Project: Butterick 5542 (1930s), Jacket, part 8

Readers,

There may still be snow in the yard, but I'm one step closer to summer in this linen jacket.

There may still be snow in the yard, but I’m one step closer to summer in this linen jacket.

I finished my linen jacket today. Overall I’m really satisfied with how it turned out, especially since this was the first time I’d made up this pattern.

What worked well?

  • The fit.  This jacket really does feel like it was made for me. I like the length, the sleeve length, the fit in the shoulders, the high underarm allowing great range of movement, and the close fit without binding. Being a student of Edith, I made a muslin.
    This 1930s jacket is period, yet modern.  It's not a museum piece.

    This 1930s jacket is period, yet modern.

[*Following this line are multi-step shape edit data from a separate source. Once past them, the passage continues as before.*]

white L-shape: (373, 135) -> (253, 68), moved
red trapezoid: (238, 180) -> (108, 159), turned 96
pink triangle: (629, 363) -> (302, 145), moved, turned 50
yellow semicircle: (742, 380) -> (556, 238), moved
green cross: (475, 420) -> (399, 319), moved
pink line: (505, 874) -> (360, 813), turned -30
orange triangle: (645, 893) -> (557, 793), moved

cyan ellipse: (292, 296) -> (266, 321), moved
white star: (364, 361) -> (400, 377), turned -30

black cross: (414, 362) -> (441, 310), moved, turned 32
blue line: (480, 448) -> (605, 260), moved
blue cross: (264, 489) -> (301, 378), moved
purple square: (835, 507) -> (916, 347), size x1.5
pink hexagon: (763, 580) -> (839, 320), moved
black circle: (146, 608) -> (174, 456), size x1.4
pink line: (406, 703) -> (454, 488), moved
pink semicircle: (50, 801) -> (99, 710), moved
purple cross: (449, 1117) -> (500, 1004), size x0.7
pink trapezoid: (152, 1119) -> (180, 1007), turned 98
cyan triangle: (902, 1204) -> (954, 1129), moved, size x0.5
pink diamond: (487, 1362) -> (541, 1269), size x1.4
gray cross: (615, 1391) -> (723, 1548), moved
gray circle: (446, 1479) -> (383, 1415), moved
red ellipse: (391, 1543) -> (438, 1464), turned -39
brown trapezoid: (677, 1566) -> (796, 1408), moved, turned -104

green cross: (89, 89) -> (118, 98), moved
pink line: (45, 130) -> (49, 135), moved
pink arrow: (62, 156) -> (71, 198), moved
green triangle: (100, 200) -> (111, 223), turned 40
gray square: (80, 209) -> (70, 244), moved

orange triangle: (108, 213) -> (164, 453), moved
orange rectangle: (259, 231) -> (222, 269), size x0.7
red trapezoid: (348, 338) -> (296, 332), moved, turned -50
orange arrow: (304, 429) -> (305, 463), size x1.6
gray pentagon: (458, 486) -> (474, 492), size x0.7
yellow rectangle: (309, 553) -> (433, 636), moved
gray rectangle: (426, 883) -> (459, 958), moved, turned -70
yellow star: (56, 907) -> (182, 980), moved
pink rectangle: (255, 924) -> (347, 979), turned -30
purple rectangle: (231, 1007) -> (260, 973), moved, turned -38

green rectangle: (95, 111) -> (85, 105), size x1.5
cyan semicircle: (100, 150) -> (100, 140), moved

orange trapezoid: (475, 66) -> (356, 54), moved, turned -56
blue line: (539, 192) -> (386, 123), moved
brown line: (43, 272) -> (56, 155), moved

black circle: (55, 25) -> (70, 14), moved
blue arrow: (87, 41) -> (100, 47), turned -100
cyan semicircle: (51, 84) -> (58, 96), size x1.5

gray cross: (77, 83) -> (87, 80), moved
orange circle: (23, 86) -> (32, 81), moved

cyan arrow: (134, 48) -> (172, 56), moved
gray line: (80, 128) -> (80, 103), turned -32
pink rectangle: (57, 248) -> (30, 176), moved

It’s not a museum piece.

    She checked it for fit and made some minor adjustments. When I put together the wearable test I thought there was a little too much fabric creating a hollow between the lapel and shoulder seam.  Michele at Treadle Yard Goods pinched out the excess and showed me how to adjust the front pattern piece. So before I cut into my beautiful linen, I had a fair chance at a good fit.

  • The fabric.
    Art Deco-era buttons on a summer linen inspire the making of a 1930s jacket.

    Art Deco-era buttons on a summer linen inspire the making of a 1930s jacket.

    This blue and white cross-dye linen is such a perfect partner for the muted blue of my vintage buttons. It’s also a wonderful weight for the garment. I bought this linen in 2012 at Treadle Yard Goods in St. Paul, MN.

  • The silk organza underlining.  It weighs almost nothing but gives body to the linen.  Several Threads magazine articles and Claire Shaeffer’s Fabric Sewing Guide recommend using silk organza to reduce linen’s wrinkling.  I’ll be sure to let you know if that turns out to be true for this jacket.  I will also underline the matching skirt I’ll make.

    The silk organza underlining with the fusible woven interfacing for additional support at shoulder and down center front. It will be hand-basted to the front (right). The other front (left) has been underlined.

    The silk organza underlining with the fusible woven interfacing for additional support at shoulder and down center front. It was going to be hand-basted to the front (right). The other front (left) has already been underlined.

  • The patch pockets and flaps.
  • The red flat piping inserted between the facing and lining.
    Just as I had hoped, the red flat piping is a snappy addition.

    Just as I had hoped, the red flat piping is a snappy addition.

    It took practice to stitch it in very evenly, but was worth the effort. It’s one of those touches I’ll enjoy every time I put on my jacket (–or take it off ostentatiously).

  • The notched-lapel sewing went well. Notched lapels used to intimidate me. Now I’m alert yet relaxed when I sew them.

What would I like to improve on next time?

  • The bound buttonholes. I’m not dissatisfied with these; they’re just tricky little busters to get consistently right.  I was especially concerned about making them  durable.
    Bound buttonhole seen from the facing side. The goal is to make windowpane openings that center over the buttonholes in the fronts. I was off by 1/8 inch here. Quite difficult to get five all centered.

    Bound buttonhole seen from the facing side. The goal is to make windowpane openings that center over the buttonholes in the fronts. I was off by 1/8 inch here. Quite difficult to get five all centered.

    The linen is ravelly, and any loose stitching could eventually come out and the buttonholes would come apart.  I went to possibly extreme lengths to use a finishing method on the facing side that would stand up to a couple hundred wearings over the years. I may advocate slow sewing, but making windowpanes in the facings that align with the buttonholes in the fronts would test many a slow sewer’s patience.  The results were mixed at best.  I’ll research other bound buttonhole methods for next time.

  • The positioning of the top buttonhole.
    The buttonhole is not positioned correctly, a defect in the original pattern piece, I think.

    The buttonhole is not positioned correctly, a defect in the original pattern piece, I think.

    I used the location on the original pattern piece, but the pattern seems to be wrong. The lapel doesn’t sit quite right.  I may end up leaving the top button unbuttoned.

What’s next?  Follow-through:

  • Reading all the notes I made, and summarizing the lessons I learned and best sources to consult so I can slash my cutting and construction times in half.
  • Sew a simple, contemporary skirt from the remaining yardage.
  • Plan ensembles around this garment.  Too often I’ve sewn garments without enough thought to making complete outfits.  More on this subject coming soon.
  • Have good photos taken in June when I’ll see my photographer, my sister Cynthia.
  • Wear it and enjoy it!

    These delightful buttons came from the same shop in Edinburgh.  They deserve their own jacket, don't they?

    These delightful buttons came from the same shop in Edinburgh. They deserve their own jacket, don’t they?